Les tests qui collectent des échantillons de cette manière peuvent être moins précis. Mais ils pourraient être collectés très rapidement, en grands groupes, avec un approvisionnement minimal. Ils pourraient même être collectés par les particuliers eux-mêmes à leur domicile. Nous pourrions en faire des tonnes.
Nous pourrions également grouper les tests. Dans de nombreuses régions des États-Unis où le Covid-19 n'est pas répandu, nous pourrions mélanger des échantillons et les analyser ensemble. Si un échantillon groupé est négatif, vous pouvez supposer qu'aucune personne du pool n'est infectée et passer à autre chose. Si le pool est positif, vous devez analyser les échantillons de chaque personne. Étant donné que la plupart des pools sont susceptibles d'être négatifs lorsque vous testez des personnes asymptomatiques, vous pouvez tester beaucoup plus de personnes tout en économisant une énorme quantité de ressources. Brett Giroir, le secrétaire adjoint à la santé au ministère de la Santé et des Services sociaux, a proposé de commencer ces tests.
Certaines entreprises réalisent même des tests antigéniques rapides qui peuvent facilement être effectués en dehors d'un laboratoire. Ces tests recherchent certaines protéines du virus au lieu du matériel génétique. Le problème est qu'ils peuvent laisser passer plus d'infections qu'un test PCR. Mais ils ne prennent qu'environ 15 minutes pour obtenir un résultat, et si vous les exécutez en mode batch, vous pourriez très probablement en faire plus de 50 par heure. Il n'est pas difficile d'imaginer des environnements, comme les écoles ou les équipes de sport, où de tels tests pourraient être extrêmement utiles.
Les experts en santé publique, cependant, voient l'intérêt de ces tests sur l'ensemble de la population. Ils savent qu'ils ne ramasseront pas tous ceux qui sont infectés, c'est pourquoi nous devons tous compter sur la distance sociale, le lavage des mains et le le port du masque. Mais chaque cas que nous identifions vaut mieux que de ne pas le faire. Nous pouvons isoler cette personne et prévenir les infections. C'est ainsi que nous minimisons les risques. C'est l'objectif des interventions de santé publique.

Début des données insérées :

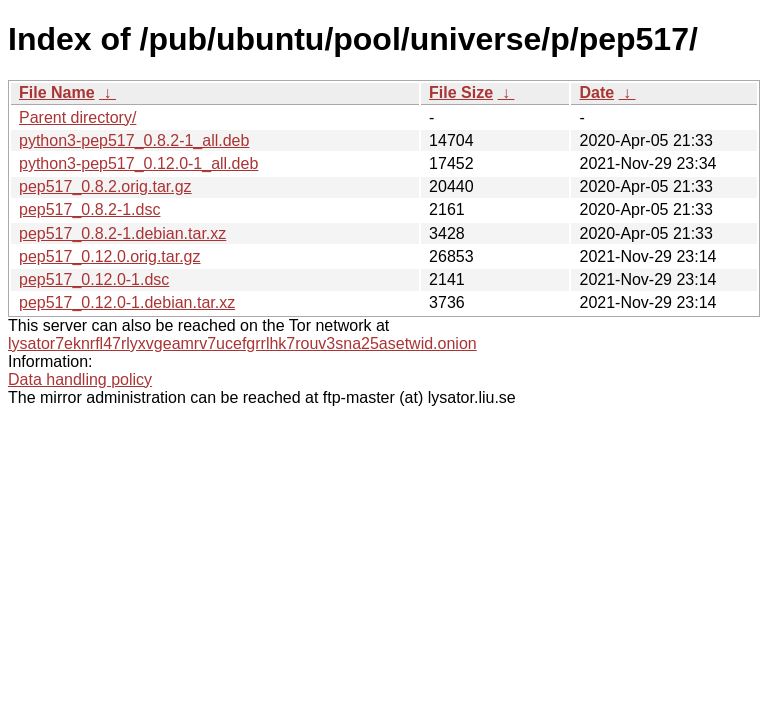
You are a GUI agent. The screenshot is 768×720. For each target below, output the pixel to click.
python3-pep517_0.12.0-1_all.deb (138, 163)
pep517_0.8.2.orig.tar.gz (105, 186)
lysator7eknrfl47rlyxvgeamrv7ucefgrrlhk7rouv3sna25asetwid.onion (242, 343)
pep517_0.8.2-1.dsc (89, 209)
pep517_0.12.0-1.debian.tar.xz (127, 302)
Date (596, 92)
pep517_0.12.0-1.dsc (94, 279)
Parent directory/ (77, 117)
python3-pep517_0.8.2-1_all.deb (134, 140)
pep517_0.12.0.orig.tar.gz (109, 256)
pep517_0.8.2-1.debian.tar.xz (122, 233)
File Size (461, 92)
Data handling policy (80, 379)
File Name (57, 92)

De plus, étude après étude, les chercheurs montrent que pour la surveillance et l'atténuation, ce qui compte le plus, c'est la fréquence avec laquelle nous testons les gens et la rapidité avec laquelle nous pouvons agir sur les résultats. Les tests PCR qui prennent beaucoup de temps pour renvoyer une réponse ne nous aideront pas dans cet effort.
Nous devons commencer à accepter des tests moins précis et mais plus massifs pour les groupes. Il faut arrêter de brouiller le message en se concentrant uniquement sur les tests les plus efficaces. Avec les tests, tout comme avec les masques, « plus » est parfois mieux que « parfait ».
Aaron E. Carroll est professeur de pédiatrie à l'École de médecine de l'Université de l'Indiana et au Regenstrief Institute.